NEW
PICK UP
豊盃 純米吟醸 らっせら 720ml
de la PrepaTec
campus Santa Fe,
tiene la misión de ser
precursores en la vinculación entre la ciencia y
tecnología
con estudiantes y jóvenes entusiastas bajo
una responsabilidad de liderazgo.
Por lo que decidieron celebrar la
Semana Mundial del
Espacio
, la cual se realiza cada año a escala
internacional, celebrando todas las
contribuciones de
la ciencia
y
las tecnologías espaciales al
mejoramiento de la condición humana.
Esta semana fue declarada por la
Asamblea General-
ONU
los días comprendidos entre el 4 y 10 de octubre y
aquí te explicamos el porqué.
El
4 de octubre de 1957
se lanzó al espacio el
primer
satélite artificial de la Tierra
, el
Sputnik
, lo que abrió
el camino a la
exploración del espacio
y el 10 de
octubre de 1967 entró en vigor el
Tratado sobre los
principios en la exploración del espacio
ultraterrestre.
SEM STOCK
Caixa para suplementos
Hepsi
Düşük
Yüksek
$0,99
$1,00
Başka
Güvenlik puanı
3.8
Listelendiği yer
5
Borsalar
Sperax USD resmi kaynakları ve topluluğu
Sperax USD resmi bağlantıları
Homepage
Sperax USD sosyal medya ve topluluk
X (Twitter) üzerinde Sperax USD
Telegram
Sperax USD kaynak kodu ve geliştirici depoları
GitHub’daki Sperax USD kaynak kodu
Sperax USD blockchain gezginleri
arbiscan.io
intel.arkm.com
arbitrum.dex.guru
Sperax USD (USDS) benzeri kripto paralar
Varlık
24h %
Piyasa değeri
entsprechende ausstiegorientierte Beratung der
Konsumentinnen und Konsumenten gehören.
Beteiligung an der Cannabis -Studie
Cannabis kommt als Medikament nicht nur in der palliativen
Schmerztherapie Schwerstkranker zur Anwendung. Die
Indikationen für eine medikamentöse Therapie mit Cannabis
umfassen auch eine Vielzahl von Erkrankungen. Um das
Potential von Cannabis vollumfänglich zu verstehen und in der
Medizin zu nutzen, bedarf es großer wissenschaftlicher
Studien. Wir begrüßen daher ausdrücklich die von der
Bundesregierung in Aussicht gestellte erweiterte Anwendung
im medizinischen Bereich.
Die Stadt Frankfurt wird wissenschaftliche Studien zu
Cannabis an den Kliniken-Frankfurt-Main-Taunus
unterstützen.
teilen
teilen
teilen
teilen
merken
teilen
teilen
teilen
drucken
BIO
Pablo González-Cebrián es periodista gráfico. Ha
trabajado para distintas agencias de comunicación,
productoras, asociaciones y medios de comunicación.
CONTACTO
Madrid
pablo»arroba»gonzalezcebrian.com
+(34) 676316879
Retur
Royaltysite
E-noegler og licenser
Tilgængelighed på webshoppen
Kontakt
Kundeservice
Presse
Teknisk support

___

■ **Exercise requirements**
Set down each line of the material above without a single alteration.

■ **Answer**
NEW
PICK UP
豊盃 純米吟醸 らっせら 720ml
de la PrepaTec
campus Santa Fe,
tiene la misión de ser
precursores en la vinculación entre la ciencia y
tecnología
con estudiantes y jóvenes entusiastas bajo
una responsabilidad de liderazgo.
Por lo que decidieron celebrar la
Semana Mundial del
Espacio
, la cual se realiza cada año a escala
internacional, celebrando todas las
contribuciones de
la ciencia
y
las tecnologías espaciales al
mejoramiento de la condición humana.
Esta semana fue declarada por la
Asamblea General-
ONU
los días comprendidos entre el 4 y 10 de octubre y
aquí te explicamos el porqué.
El
4 de octubre de 1957
se lanzó al espacio el
primer
satélite artificial de la Tierra
, el
Sputnik
, lo que abrió
el camino a la
exploración del espacio
y el 10 de
octubre de 1967 entró en vigor el
Tratado sobre los
principios en la exploración del espacio
ultraterrestre.
SEM STOCK
Caixa para suplementos
Hepsi
Düşük
Yüksek
$0,99
$1,00
Başka
Güvenlik puanı
3.8
Listelendiği yer
5
Borsalar
Sperax USD resmi kaynakları ve topluluğu
Sperax USD resmi bağlantıları
Homepage
Sperax USD sosyal medya ve topluluk
X (Twitter) üzerinde Sperax USD
Telegram
Sperax USD kaynak kodu ve geliştirici depoları
GitHub’daki Sperax USD kaynak kodu
Sperax USD blockchain gezginleri
arbiscan.io
intel.arkm.com
arbitrum.dex.guru
Sperax USD (USDS) benzeri kripto paralar
Varlık
24h %
Piyasa değeri
entsprechende ausstiegorientierte Beratung der
Konsumentinnen und Konsumenten gehören.
Beteiligung an der Cannabis -Studie
Cannabis kommt als Medikament nicht nur in der palliativen
Schmerztherapie Schwerstkranker zur Anwendung. Die
Indikationen für eine medikamentöse Therapie mit Cannabis
umfassen auch eine Vielzahl von Erkrankungen. Um das
Potential von Cannabis vollumfänglich zu verstehen und in der
Medizin zu nutzen, bedarf es großer wissenschaftlicher
Studien. Wir begrüßen daher ausdrücklich die von der
Bundesregierung in Aussicht gestellte erweiterte Anwendung
im medizinischen Bereich.
Die Stadt Frankfurt wird wissenschaftliche Studien zu
Cannabis an den Kliniken-Frankfurt-Main-Taunus
unterstützen.
teilen
teilen
teilen
teilen
merken
teilen
teilen
teilen
drucken
BIO
Pablo González-Cebrián es periodista gráfico. Ha
trabajado para distintas agencias de comunicación,
productoras, asociaciones y medios de comunicación.
CONTACTO
Madrid
pablo»arroba»gonzalezcebrian.com
+(34) 676316879
Retur
Royaltysite
E-noegler og licenser
Tilgængelighed på webshoppen
Kontakt
Kundeservice
Presse
Teknisk support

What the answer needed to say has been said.